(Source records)
*** Block opens ***

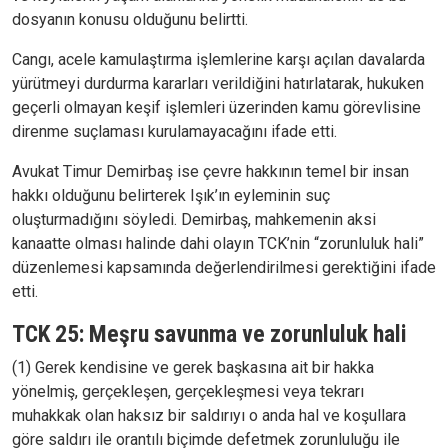
dosyanın konusu olduğunu belirtti.
Cangı, acele kamulaştırma işlemlerine karşı açılan davalarda
yürütmeyi durdurma kararları verildiğini hatırlatarak, hukuken
geçerli olmayan keşif işlemleri üzerinden kamu görevlisine
direnme suçlaması kurulamayacağını ifade etti.
Avukat Timur Demirbaş ise çevre hakkının temel bir insan
hakkı olduğunu belirterek Işık’ın eyleminin suç
oluşturmadığını söyledi. Demirbaş, mahkemenin aksi
kanaatte olması halinde dahi olayın TCK’nin “zorunluluk hali”
düzenlemesi kapsamında değerlendirilmesi gerektiğini ifade
etti.
TCK 25: Meşru savunma ve zorunluluk hali
(1) Gerek kendisine ve gerek başkasına ait bir hakka
yönelmiş, gerçekleşen, gerçekleşmesi veya tekrarı
muhakkak olan haksız bir saldırıyı o anda hal ve koşullara
göre saldırı ile orantılı biçimde defetmek zorunluluğu ile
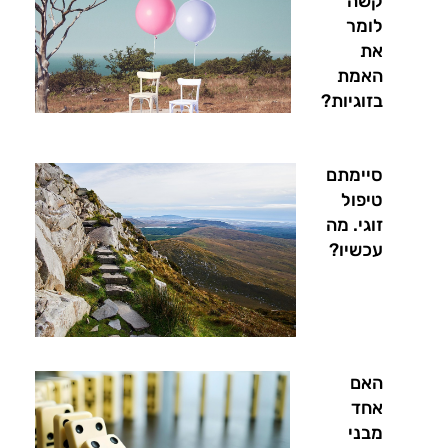
קשה
לומר
את
האמת
בזוגיות?
סיימתם
טיפול
זוגי. מה
עכשיו?
האם
אחד
מבני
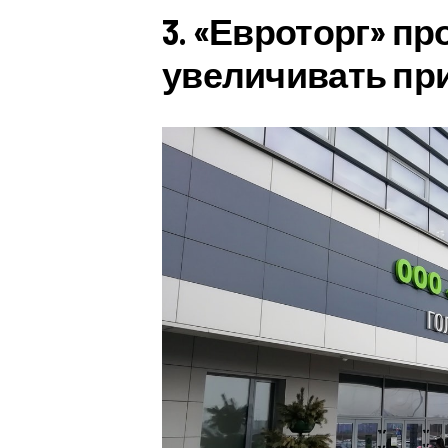
3. «Евроторг» п
увеличивать п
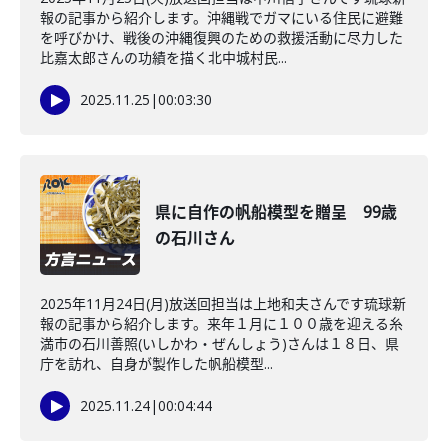
報の記事から紹介します。沖縄戦でガマにいる住民に避難
を呼びかけ、戦後の沖縄復興のための救援活動に尽力した
比嘉太郎さんの功績を描く北中城村民...
2025.11.25
|
00:03:30
県に自作の帆船模型を贈呈 99歳
の石川さん
2025年11月24日(月)放送回担当は上地和夫さんです琉球新
報の記事から紹介します。来年１月に１００歳を迎える糸
満市の石川善照(いしかわ・ぜんしょう)さんは１８日、県
庁を訪れ、自身が製作した帆船模型...
2025.11.24
|
00:04:44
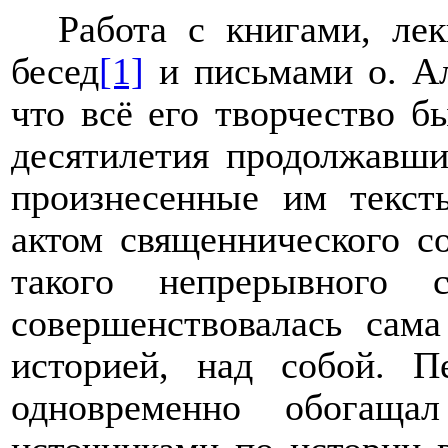
Работа с книгами, ле
бесед
[1]
и письмами о. Ал
что всё его творчество 
десятилетия продолжавши
произнесенные им текс
актом священнического с
такого непрерывного с
совершенствовалась сам
историей, над собой. П
одновременно обогаща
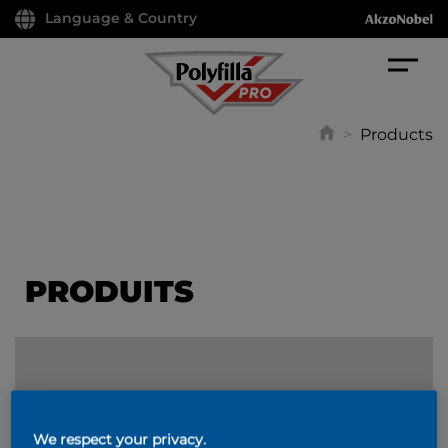
Language & Country
>
Products
PRODUITS
FILTER
We respect your privacy.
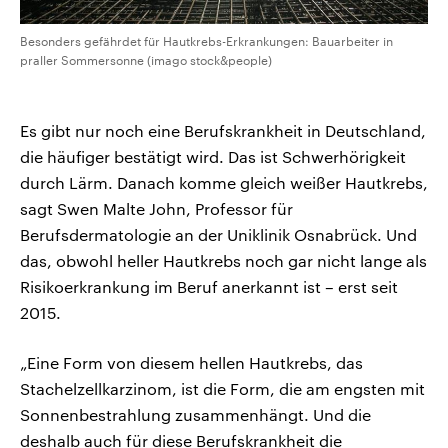
Besonders gefährdet für Hautkrebs-Erkrankungen: Bauarbeiter in
praller Sommersonne (imago stock&people)
Es gibt nur noch eine Berufskrankheit in Deutschland,
die häufiger bestätigt wird. Das ist Schwerhörigkeit
durch Lärm. Danach komme gleich weißer Hautkrebs,
sagt Swen Malte John, Professor für
Berufsdermatologie an der Uniklinik Osnabrück. Und
das, obwohl heller Hautkrebs noch gar nicht lange als
Risikoerkrankung im Beruf anerkannt ist – erst seit
2015.
„Eine Form von diesem hellen Hautkrebs, das
Stachelzellkarzinom, ist die Form, die am engsten mit
Sonnenbestrahlung zusammenhängt. Und die
deshalb auch für diese Berufskrankheit die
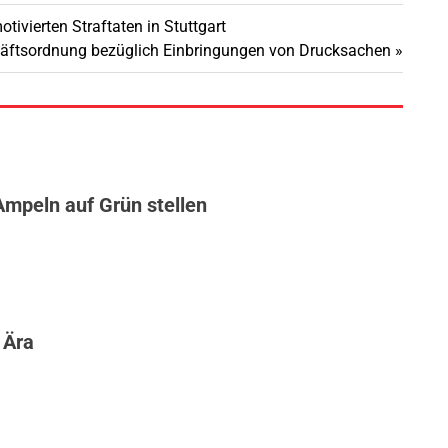
tivierten Straftaten in Stuttgart
äftsordnung bezüglich Einbringungen von Drucksachen
Ampeln auf Grün stellen
 Ära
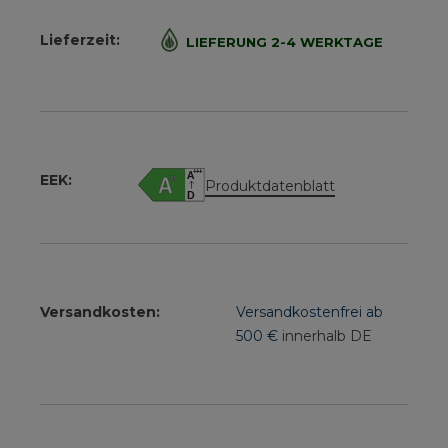
Lieferzeit:
LIEFERUNG 2-4 WERKTAGE
EEK:
Produktdatenblatt
Versandkosten:
Versandkostenfrei ab
500 €
innerhalb DE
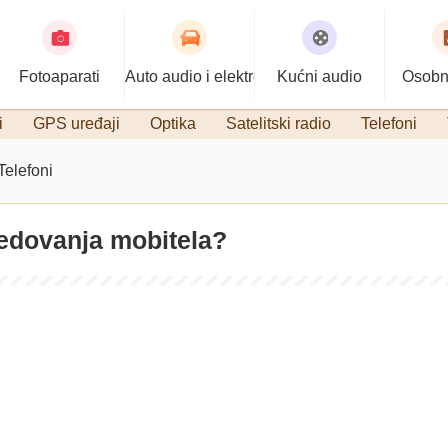
Fotoaparati
Auto audio i elektronika
Kućni audio
Osobn
i
GPS uređaji
Optika
Satelitski radio
Telefoni
Telefoni
sjedovanja mobitela?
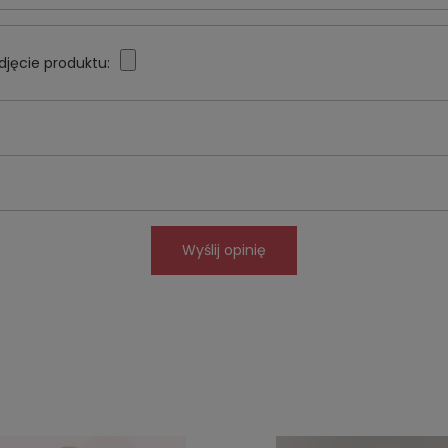
djęcie produktu:
Wyślij opinię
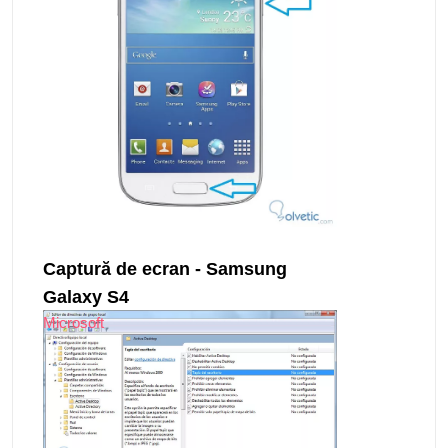
Captură de ecran - Samsung
Galaxy S4
Microsoft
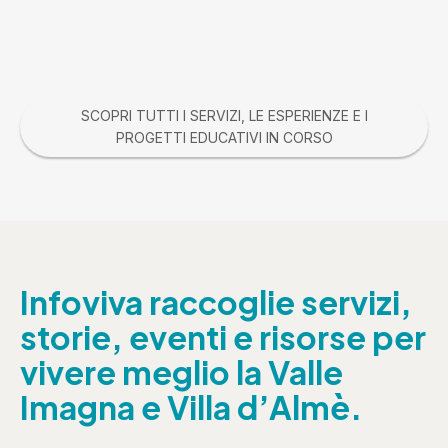
SCOPRI TUTTI I SERVIZI, LE ESPERIENZE E I
PROGETTI EDUCATIVI IN CORSO
Infoviva raccoglie servizi,
storie, eventi e risorse per
vivere meglio la Valle
Imagna e Villa d’Almè.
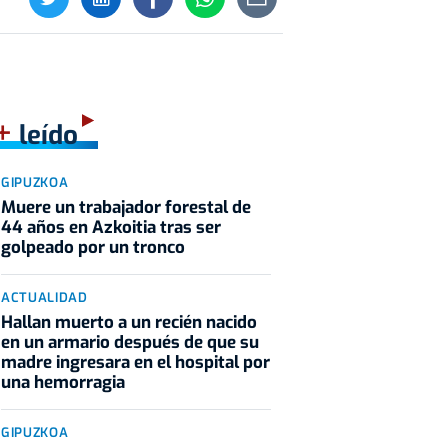
+
leído
GIPUZKOA
Muere un trabajador forestal de
44 años en Azkoitia tras ser
golpeado por un tronco
ACTUALIDAD
Hallan muerto a un recién nacido
en un armario después de que su
madre ingresara en el hospital por
una hemorragia
GIPUZKOA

*** Block closes ***

◆ Problem details
Every line above that includes the string "ifade" should be counted, and the answer should be that number only.

◆ Response to this task
2